*** Entries provided ***

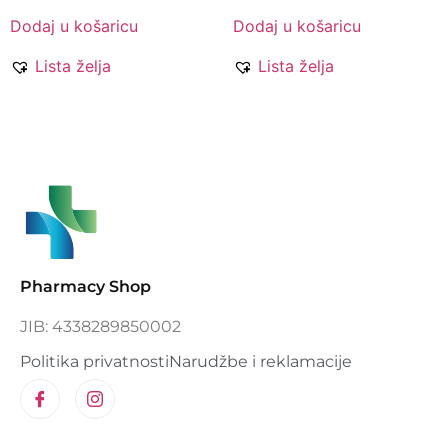
Dodaj u košaricu
Dodaj u košaricu
Lista želja
Lista želja
Pharmacy Shop
JIB: 4338289850002
Politika privatnosti
Narudžbe i reklamacije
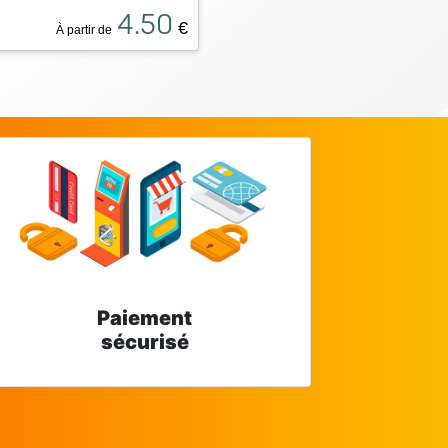
4.50
€
À partir de
Paiement
sécurisé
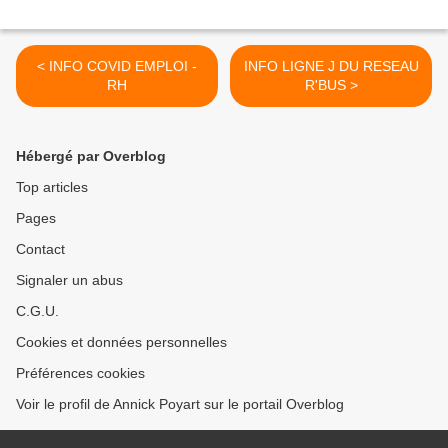
< INFO COVID EMPLOI -
INFO LIGNE J DU RESEAU
RH
R'BUS >
Hébergé par Overblog
Top articles
Pages
Contact
Signaler un abus
C.G.U.
Cookies et données personnelles
Préférences cookies
Voir le profil de Annick Poyart sur le portail Overblog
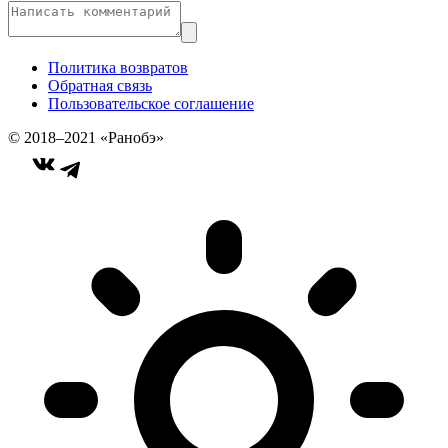
Политика возвратов
Обратная связь
Пользовательское соглашение
© 2018–2021 «Ранобэ»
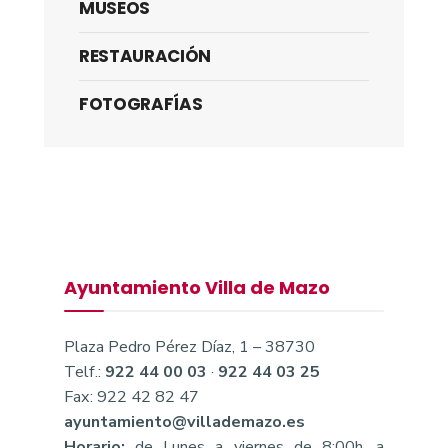
MUSEOS
RESTAURACIÓN
FOTOGRAFÍAS
Ayuntamiento Villa de Mazo
Plaza Pedro Pérez Díaz, 1 – 38730
Telf.:
922 44 00 03
·
922 44 03 25
Fax: 922 42 82 47
ayuntamiento@villademazo.es
Horario:
de Lunes a viernes de 8:00h. a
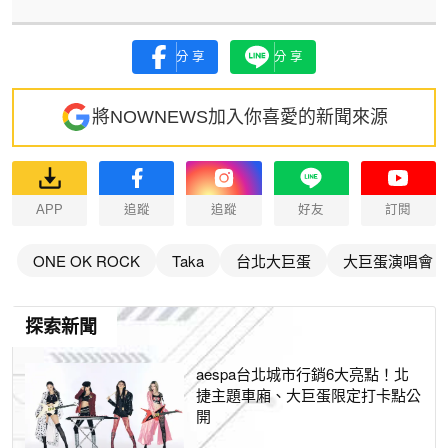
分享
分享
將NOWNEWS加入你喜愛的新聞來源
APP
追蹤
追蹤
好友
訂閱
ONE OK ROCK
Taka
台北大巨蛋
大巨蛋演唱會
探索新聞
aespa台北城市行銷6大亮點！北
捷主題車廂、大巨蛋限定打卡點公
開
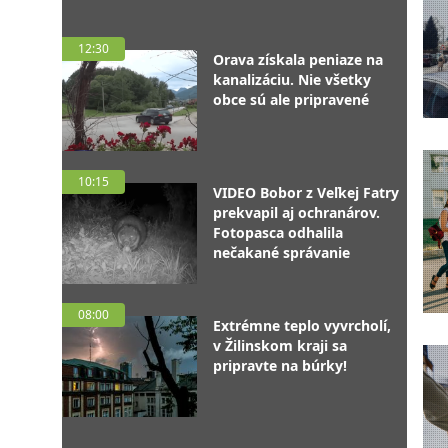
12:30
Orava získala peniaze na
kanalizáciu. Nie všetky
obce sú ale pripravené
10:15
VIDEO Bobor z Veľkej Fatry
prekvapil aj ochranárov.
Fotopasca odhalila
nečakané správanie
08:00
Extrémne teplo vyvrcholí,
v Žilinskom kraji sa
pripravte na búrky!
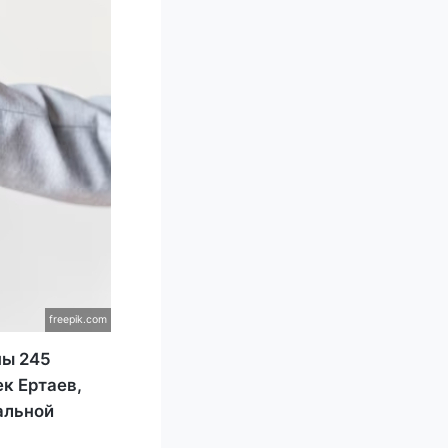
freepik.com
ны 245
к Ертаев,
альной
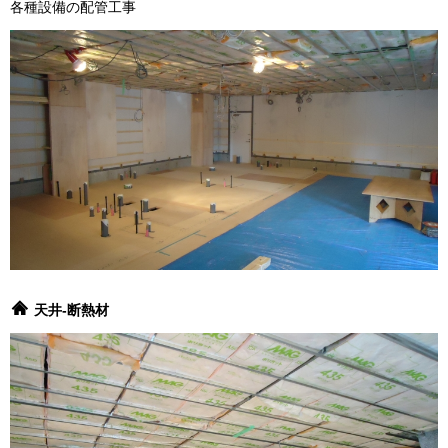
各種設備の配管工事
天井-断熱材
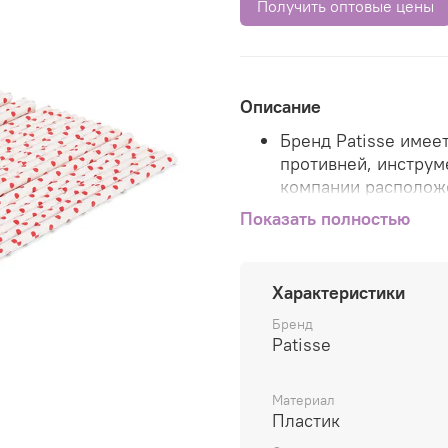
Получить оптовые цены
Описание
Бренд Patisse имее
противней, инструм
компании расположе
США.
Показать полностью
Продукция Patisse 
экспортируется в б
Характеристики
Весь ассортимент т
Бренд
Patisse в Европе, ч
Patisse
качеством продукци
Европейского союз
Материал
Инновационные техн
Пластик
максимально удобн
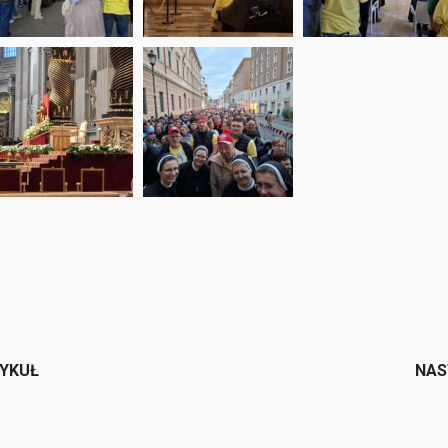
e
TYKUŁ
NAS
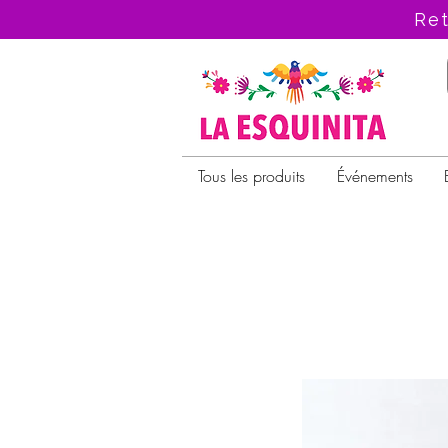
Ret
Tous les produits
Événements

*** End of Entries provided ***

Brief >>
Go line by line through the data, copying each one that contains the word "INFO".

Exercise result >>
< INFO COVID EMPLOI -
INFO LIGNE J DU RESEAU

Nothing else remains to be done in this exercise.